• "Sometimes the bravest and most important thing you can do is just show up." — Brené Brown

  • Life is a good teacher and a good friend. Things are always in transition, if we could only realize it. Nothing ever sums itself up in the way that we like to dream about. The off-center, in-between state is an ideal situation, a situation in which we don't get caught and we can open our hearts and minds beyond limit. It's a very tender, nonaggressive, open-ended state of affairs. - Pema Chodron
  • In general, an eating disorder is rarely the result of one isolated event or life situation. Various factors can contribute to the development of an eating disorder, such as genetics, dieting, perfectionism, trauma, or the influence of media. However, the development, re-appearance and/or escalation of an eating disorder in midlife is thought to be triggered by drastic or unexpected life transitions. Below are some examples of such catalysts.
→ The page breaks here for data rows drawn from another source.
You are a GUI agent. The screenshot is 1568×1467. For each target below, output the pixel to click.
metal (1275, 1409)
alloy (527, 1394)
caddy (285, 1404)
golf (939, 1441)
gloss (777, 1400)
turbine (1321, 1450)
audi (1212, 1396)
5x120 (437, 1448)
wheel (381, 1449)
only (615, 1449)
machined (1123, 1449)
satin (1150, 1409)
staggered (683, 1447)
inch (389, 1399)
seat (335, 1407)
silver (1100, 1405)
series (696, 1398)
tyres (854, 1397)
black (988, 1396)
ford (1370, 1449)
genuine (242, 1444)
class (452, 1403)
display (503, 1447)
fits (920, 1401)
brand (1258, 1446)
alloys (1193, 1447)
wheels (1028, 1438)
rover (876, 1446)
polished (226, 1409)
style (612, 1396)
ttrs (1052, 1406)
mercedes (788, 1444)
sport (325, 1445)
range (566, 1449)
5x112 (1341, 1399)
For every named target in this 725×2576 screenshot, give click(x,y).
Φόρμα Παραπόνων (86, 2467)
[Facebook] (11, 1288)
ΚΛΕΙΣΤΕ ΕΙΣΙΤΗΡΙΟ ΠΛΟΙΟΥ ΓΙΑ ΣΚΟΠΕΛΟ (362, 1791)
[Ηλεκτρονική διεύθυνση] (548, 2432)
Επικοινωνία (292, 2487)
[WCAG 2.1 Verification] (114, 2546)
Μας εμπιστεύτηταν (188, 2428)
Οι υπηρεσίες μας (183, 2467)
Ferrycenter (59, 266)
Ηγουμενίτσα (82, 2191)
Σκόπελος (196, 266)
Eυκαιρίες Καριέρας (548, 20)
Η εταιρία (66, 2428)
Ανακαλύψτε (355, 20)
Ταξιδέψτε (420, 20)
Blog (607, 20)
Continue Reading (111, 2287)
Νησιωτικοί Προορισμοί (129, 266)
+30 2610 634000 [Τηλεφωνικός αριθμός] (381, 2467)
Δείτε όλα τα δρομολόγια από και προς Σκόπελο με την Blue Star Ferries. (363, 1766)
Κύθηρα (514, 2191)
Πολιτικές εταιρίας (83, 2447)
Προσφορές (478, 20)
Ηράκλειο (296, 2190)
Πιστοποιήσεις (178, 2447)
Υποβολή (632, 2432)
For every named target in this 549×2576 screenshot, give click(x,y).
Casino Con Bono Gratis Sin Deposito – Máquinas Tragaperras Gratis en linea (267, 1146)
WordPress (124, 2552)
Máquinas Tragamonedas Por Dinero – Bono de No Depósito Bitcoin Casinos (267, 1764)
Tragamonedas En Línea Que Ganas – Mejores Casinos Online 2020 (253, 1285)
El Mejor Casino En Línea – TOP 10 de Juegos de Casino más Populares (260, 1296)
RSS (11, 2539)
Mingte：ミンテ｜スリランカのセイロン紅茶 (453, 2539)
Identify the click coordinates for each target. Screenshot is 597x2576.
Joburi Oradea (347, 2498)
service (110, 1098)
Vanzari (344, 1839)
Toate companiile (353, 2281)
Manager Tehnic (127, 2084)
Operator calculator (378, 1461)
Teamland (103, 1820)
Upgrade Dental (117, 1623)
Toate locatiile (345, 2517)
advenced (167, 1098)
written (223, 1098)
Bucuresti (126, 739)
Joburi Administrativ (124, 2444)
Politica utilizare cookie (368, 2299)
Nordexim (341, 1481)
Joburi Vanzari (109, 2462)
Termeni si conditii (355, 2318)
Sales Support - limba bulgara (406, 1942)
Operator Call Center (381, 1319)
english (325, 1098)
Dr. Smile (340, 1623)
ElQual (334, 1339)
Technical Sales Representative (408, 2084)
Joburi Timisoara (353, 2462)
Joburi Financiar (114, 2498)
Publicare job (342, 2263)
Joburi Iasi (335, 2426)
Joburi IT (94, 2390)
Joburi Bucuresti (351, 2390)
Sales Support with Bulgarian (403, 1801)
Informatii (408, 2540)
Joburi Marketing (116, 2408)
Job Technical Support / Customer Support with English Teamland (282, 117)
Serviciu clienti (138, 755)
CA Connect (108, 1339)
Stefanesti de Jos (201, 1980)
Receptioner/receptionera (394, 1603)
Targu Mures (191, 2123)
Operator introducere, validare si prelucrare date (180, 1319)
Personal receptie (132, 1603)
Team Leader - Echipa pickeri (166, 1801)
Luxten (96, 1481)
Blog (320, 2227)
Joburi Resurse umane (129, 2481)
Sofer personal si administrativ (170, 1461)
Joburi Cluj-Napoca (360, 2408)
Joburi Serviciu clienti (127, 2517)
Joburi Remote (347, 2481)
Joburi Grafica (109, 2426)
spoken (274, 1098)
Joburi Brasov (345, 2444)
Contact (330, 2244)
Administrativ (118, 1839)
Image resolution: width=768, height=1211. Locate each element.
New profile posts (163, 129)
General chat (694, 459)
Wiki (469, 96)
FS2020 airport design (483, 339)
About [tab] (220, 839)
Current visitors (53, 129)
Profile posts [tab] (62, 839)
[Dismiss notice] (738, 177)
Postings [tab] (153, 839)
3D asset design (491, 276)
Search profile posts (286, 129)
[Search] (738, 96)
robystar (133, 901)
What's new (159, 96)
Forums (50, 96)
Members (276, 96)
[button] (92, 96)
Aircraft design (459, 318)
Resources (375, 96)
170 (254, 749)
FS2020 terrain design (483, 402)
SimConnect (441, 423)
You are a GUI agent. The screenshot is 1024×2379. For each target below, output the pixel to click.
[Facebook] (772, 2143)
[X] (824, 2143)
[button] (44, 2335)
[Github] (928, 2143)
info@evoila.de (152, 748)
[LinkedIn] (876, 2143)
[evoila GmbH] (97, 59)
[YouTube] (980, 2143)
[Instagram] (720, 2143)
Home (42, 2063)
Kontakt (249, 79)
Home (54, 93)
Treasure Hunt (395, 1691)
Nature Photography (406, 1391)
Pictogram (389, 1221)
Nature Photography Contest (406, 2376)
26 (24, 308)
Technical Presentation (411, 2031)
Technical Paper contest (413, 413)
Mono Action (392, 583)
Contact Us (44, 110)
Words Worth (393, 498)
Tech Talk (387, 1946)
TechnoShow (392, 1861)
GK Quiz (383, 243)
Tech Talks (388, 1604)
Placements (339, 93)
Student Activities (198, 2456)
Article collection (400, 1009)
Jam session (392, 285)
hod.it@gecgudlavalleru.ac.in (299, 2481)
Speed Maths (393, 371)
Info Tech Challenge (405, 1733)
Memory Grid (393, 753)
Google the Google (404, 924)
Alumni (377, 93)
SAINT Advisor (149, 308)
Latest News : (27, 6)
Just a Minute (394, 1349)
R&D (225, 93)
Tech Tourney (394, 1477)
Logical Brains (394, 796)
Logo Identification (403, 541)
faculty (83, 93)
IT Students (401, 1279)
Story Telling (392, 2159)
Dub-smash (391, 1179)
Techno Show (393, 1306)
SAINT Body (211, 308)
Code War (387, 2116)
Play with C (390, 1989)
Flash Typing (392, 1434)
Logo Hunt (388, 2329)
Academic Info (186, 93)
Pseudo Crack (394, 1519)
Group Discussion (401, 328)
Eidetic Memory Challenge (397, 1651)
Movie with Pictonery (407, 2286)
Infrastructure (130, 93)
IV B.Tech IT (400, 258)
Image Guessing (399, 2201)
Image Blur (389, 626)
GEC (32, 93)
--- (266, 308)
  • With the increased recognition of eating disorders in middle to older age women, treatment options are becoming readily available and can be tailored to meet the unique needs of this population. 

  • aging body

    The American culture is obsessed with youth, which places extreme pressure on women as they age. Remaining slender is part of this youth obsession, even though it is abnormal for women over 40 to have the same bodies as they did at 18. The necessity to maintain a certain weight is particularly critical when a woman’s identity and self-esteem is wrapped up in her appearance. This may galvanize her to seek a thin, youthful body through unhealthy behaviors, such as food restriction, diet pills, extreme exercise, illicit drugs, laxatives, or purging. 

  • unexpected illness

    No one is immune from illness. A disease such as breast cancer can result in a drastically impaired body image and difficulty accepting a different body shape, and women may turn to extraordinary weight loss to reclaim lost youth or reshape her body.

  • empty nest

    Children leaving the home can prove highly traumatic for some mothers. This is especially true when a woman is defined by her children and her primary identity is that of being a mother. It is not uncommon for women to feel worthless without her children to validate her role as mother. Women can develop eating disorders as they focus on appearance, diets, health, and exercise to fill that empty space and provide new identity.

  • divorce & separation

    Divorce or separation, regardless of the whys behind it, is a difficult transition time. Women may struggle with fears of spending the remainder of their lives alone. Returning to the world of dating may cause extreme anxiety and insecurity. After all, women are confronted daily with media messages telling them that females must be rail thin to achieve success and receive love. Under such an onslaught, a woman’s self-esteem diminishes, while her body dissatisfaction escalates. In order to achieve a younger, thinner, and more desirable body, she may turn to extreme measures to lose weight. Her dieting and/or exercising could easily get out of control.

  • parent's death

    The illness or death of a parent has a profound effect on adult women especially when the death is sudden and the woman is not prepared for the loss. Some women may feel unable to manage the feelings of sadness, grief, or shock. Some may feel unable to meet the demands of adulthood in the midst of their loss. For predisposed women, an eating disorder may develop or re-emerge as a means to cope with the intense feelings associated with death of a loved one. Eating disorders may also provide these women a way to escape from real-life responsibilities, which persist in the face of life’s ups and downs.